McCann has been producing print ads for campaigns since the beginning. While less and less of our work is going out the door in print today, every piece of work – be it print, pixels on screen, or dpi - represents the collaborative effort of McCanners past. And at some point, somebody will want to look at it again.

These digital days, we rely on file naming conventions and cloud storage for shared access & collaboration. If you need to take a quick look at that banner from 2014, as long as you have access and can manipulate a mouse, you’re in.

However, in any decade before this one, it would not have been so easy. To achieve the same end, you'd need at least one final printed copy stored safely somewhere – meaning in an acid-free envelope and protected from UV rays to keep the work from degrading over time. You’d also need separate documentation giving you the description and physical location of that piece of work. In other words, an archive.

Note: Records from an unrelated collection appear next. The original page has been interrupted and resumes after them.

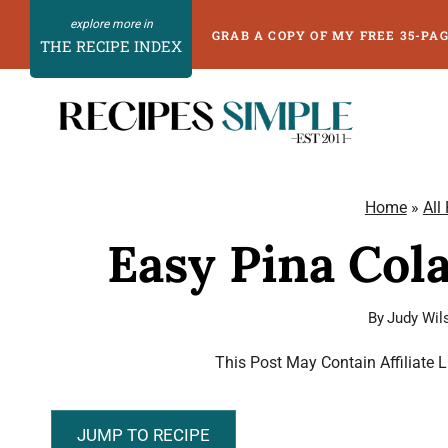
Skip
GRAB A COPY OF MY FREE 35-PA
THE RECIPE INDEX
to
content
Home
»
All
Easy Pina Col
By
Judy Wil
This Post May Contain Affiliate 
JUMP TO RECIPE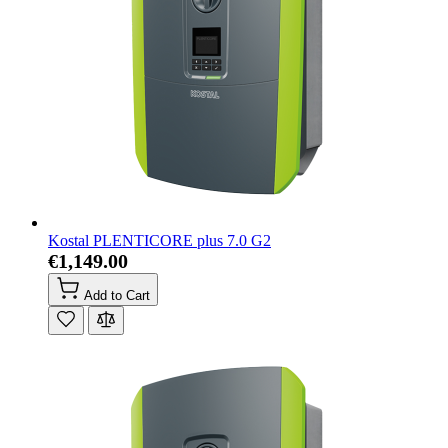
Kostal PLENTICORE plus 7.0 G2
€1,149.00
Add to Cart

The McCann Archive is located in the basement of 622 Third Ave.  You see its influence around the office and through the work of TWB's own Encyclopedia McCannica (and EVP, Editorial Director), Stewart Alter. Reading Stewart’s posts on McCann history is a privilege – and so too is seeing pics from back in the day. But he’s not the only person to thank. The archive housing those images didn’t always exist, and we owe a collective thank you to none other than Administrative Assistant Phyllis Bond.

It was initiative and an accidental impetus that spurred the McCann Archive's creation. One day, as part of our office renovation in 2013, a few key people visited the basement to find an 8-ton heaping mountain of decades worth of disorganized, duplicated and damaged McCann print ads.  Furniture was precariously piled and propped against every surface, and a breeze could have knocked the Jenga pile down. 

Enter initiative. Somebody tried to tell Phyllis she couldn’t clean up the basement, let alone find, salvage, store and document all the work. So, she did.

Every night and on weekends for six months, Phyllis sent a small dumpster’s worth of trash out of the basement – 4 tons total. With help from Executive Assistant Marcia Meade, Building Concierge Juan Santos and Office Operations VP Judy Ferber, the team transported boxes of ads upstairs, sorted, recorded and stored each ad. But before that could be undertaken, everybody had to put on a hazmat suit for the dust, mold and mildew. It was slow, and at first, dangerous work. No, Millenials and Gen Zers -- this work didn’t produce immediate gratification. And at any point, they could have thrown in the towel and nobody would have questioned them. But they soldiered on just the same. 

Where others may have seen a pile to be carted off to a landfill, Phyllis had the vision, patience, perseverance and support from a few key McCanners who knew to trust her. 

Phyllis helped salvage a big piece of McCann. Once, when London needed an ad from years ago and nobody knew where else to look, Phyllis did.